UNITY — Two women who unsuccessfully appealed the relocation of a Dunkin’ franchise in downtown Unity have said they do not plan to bring the matter to court.

Attorney Peter Drum confirmed in an email to the Morning Sentinel Tuesday afternoon that his clients, Kristin Mozes and Elizabeth Dyer, chose not to pursue a case regarding the Unity Planning Board of Appeals’ unanimous decision three weeks ago to deny the appeal.

When contacted by the Morning Sentinel for a comment, Mozes provided a lengthy email statement, saying in part, “the town of Unity was far more interested in catering to the Dunkin’ than it was in preserving the laws passed by its own citizens.”

Mozes described experiencing “a series of harassments” from town officials and their friends. She referenced instances on social media and other electronic communications as well as “blatantly false accusations” made about her family which resulted in notices banning engagement with the town office and charges.

“It is because of these disturbing tactics that my family has decided to end our appeal now and move on to a friendlier town. Unity has shown us that because we disagreed with the decision to build a Dunkin’ next to our home, we are no longer welcome,” Mozes said. “I no longer feel safe walking down the street, engaging with the public, or raising my children here. The Dunkin’ being built has little to do with our decision to end the appeal and to move elsewhere. We loved this home, and we were preparing to purchase it when all of this started. I am glad that we were able to see the true colors of those who run Unity before that plan became permanent.”

The Waldo County Sheriff’s Department confirmed law enforcement harassment notices had been issued against Mozes and her husband, Steven Mozes, by the town of Unity.

Unity Board of Selectmen Chair Penny Picard Sampson, whom Mozes accused of calling the police on her, said she called the police on Steven Mozes on Oct. 14.

The Unity Planning Board of Appeals took 3 minutes to vote unanimously on Nov. 16, 2020, to send an appeal against siting a Dunkin’ store in downtown Unity back to the Planning Board. The meeting took place at the Unity Community Center. Rich Abrahamson/Morning Sentinel file Buy this Photo

Town Clerk Kari Hunt was preparing for the Nov. 3, 2020, election when the Mozeses brought in a handful of Freedom of Access Act requests. That Monday was the Indigenous Peoples holiday. Sampson said she and Hunt worked for two hours on Tuesday to get the information.

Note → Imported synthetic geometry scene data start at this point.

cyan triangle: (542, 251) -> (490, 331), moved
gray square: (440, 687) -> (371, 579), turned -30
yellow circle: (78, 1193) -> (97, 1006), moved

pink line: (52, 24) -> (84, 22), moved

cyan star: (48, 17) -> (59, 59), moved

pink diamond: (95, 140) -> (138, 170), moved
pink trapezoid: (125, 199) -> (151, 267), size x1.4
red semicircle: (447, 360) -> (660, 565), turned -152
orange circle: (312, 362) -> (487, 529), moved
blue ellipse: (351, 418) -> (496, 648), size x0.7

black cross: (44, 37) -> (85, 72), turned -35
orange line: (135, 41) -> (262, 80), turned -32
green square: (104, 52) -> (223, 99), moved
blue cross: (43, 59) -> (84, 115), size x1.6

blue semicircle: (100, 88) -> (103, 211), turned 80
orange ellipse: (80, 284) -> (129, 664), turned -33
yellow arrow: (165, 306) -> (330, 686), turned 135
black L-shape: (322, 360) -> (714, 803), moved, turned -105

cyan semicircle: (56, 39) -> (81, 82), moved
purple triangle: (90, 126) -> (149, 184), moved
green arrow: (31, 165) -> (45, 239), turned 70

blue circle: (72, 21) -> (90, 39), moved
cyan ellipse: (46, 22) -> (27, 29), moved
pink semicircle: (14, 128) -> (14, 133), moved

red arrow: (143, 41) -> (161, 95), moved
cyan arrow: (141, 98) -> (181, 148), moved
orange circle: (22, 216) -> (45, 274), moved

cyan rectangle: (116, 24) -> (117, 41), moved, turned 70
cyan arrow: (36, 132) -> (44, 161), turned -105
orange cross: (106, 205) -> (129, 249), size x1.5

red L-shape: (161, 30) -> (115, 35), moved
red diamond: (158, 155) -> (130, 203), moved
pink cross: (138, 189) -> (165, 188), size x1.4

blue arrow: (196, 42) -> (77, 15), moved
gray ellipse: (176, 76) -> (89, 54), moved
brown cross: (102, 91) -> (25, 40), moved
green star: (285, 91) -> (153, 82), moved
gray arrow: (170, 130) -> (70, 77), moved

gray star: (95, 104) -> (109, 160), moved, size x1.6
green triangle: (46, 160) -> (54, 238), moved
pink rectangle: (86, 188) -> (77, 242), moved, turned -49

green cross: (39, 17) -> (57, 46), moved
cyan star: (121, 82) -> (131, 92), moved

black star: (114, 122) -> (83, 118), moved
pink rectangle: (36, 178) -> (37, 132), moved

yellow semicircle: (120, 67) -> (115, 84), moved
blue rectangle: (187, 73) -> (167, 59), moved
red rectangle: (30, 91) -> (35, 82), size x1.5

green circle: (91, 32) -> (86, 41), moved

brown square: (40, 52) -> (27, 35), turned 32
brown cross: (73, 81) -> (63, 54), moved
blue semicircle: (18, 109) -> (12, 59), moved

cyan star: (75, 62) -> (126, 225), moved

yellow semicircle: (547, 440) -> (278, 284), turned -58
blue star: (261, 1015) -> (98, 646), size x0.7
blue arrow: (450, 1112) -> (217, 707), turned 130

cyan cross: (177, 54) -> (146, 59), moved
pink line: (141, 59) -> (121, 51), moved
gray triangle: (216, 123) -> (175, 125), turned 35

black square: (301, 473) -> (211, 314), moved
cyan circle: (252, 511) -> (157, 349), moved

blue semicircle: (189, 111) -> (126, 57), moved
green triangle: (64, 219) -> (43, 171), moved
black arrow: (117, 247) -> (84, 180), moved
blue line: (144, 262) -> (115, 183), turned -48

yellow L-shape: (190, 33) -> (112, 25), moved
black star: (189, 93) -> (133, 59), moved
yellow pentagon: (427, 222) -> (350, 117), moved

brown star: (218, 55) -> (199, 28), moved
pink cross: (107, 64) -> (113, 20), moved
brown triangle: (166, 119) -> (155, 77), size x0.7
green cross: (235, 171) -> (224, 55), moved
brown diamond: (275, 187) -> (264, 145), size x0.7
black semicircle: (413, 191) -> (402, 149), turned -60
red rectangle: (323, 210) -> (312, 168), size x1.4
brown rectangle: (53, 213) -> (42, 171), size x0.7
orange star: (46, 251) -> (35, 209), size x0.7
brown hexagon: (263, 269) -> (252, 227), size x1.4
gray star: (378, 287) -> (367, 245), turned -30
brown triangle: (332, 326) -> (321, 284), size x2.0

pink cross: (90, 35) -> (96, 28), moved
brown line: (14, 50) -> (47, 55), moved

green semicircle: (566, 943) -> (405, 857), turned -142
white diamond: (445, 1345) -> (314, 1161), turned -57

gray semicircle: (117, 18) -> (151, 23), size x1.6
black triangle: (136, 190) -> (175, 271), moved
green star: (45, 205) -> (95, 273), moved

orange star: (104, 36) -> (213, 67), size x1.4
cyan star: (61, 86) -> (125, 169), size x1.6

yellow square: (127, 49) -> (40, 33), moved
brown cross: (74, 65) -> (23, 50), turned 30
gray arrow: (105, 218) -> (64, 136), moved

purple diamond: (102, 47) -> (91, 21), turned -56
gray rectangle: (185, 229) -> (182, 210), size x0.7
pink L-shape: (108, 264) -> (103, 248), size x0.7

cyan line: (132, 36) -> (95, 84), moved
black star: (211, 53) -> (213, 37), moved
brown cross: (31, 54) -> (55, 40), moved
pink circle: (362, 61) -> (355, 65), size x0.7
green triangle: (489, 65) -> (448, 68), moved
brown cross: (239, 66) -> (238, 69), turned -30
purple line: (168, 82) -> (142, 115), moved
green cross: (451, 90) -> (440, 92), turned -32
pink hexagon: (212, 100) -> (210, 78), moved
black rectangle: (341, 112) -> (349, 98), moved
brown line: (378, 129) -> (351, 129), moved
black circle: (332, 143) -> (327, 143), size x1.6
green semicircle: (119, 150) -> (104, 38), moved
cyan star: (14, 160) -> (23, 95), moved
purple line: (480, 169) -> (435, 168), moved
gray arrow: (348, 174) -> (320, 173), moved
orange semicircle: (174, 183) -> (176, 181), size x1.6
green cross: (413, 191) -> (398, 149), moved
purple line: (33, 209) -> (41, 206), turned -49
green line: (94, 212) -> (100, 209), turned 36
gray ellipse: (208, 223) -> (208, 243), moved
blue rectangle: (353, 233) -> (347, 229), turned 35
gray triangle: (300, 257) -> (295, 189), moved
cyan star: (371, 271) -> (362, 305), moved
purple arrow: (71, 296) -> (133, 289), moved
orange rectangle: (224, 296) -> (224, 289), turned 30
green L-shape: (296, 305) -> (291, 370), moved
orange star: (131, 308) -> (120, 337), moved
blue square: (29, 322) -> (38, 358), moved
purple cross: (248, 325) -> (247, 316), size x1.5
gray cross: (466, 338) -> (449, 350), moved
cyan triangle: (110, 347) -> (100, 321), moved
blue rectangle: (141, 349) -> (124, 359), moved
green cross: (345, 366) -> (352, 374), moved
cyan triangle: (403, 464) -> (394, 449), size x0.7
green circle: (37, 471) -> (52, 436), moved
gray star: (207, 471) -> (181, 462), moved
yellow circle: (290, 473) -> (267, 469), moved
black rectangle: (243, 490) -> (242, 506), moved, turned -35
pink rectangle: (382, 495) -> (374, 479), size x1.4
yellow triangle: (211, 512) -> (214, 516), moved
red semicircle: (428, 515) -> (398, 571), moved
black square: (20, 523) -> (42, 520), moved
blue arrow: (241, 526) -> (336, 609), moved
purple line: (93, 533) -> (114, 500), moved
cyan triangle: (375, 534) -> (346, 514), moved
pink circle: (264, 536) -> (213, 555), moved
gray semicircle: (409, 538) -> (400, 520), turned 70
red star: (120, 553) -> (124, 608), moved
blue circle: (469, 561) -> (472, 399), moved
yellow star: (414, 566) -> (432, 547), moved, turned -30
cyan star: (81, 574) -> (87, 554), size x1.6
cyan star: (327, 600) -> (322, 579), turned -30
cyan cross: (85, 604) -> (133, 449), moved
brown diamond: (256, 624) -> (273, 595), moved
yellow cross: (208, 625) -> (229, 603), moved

Steven Mozes came in on Wednesday to go over the paperwork, Sampson said. Hunt was looking for clarification on the “unratified ordinances.” Sampson said Mozes was “belligerent” in his actions.

When Steven Mozes came in on Wednesday, not all of the information requested, such as unratified ordinances used by the Board of Selectmen, was available.

“We can’t give them something that doesn’t exist,” Sampson said.

“I had enough of Steve at that point, so I dialed the nonemergency number to the sheriff’s department,” Sampson said. Mozes recorded the incident on his phone, Sampson said.

“That was the only time I’ve ever called the police on them, because he was being disorderly in the office,” Sampson said.

The no-contact order was implemented on the advice of town attorney Kristin Collins.

“I haven’t called the police multiple times,” Sampson said. “Well, multiple if it’s two.”

Sampson said Kristin Mozes filed a formal complaint with the Maine Attorney General the day after the final request was sent.

Unity’s current Dunkin’ location is housed at the Depot Country Store on Depot Road. The proposed plan gives Dunkin’ a 2,064-square-foot standalone location at 170 Main St. with a two-lane drive-thru and 18 parking spots.

Mozes, a resident of Vickery Lane, and Dyer, her landlord, originally appealed over their belief that the proposal violated the town’s land-use ordinance. The entrance to the Dunkin’ is off Vickery Lane, where Dyer’s property is a direct abutter.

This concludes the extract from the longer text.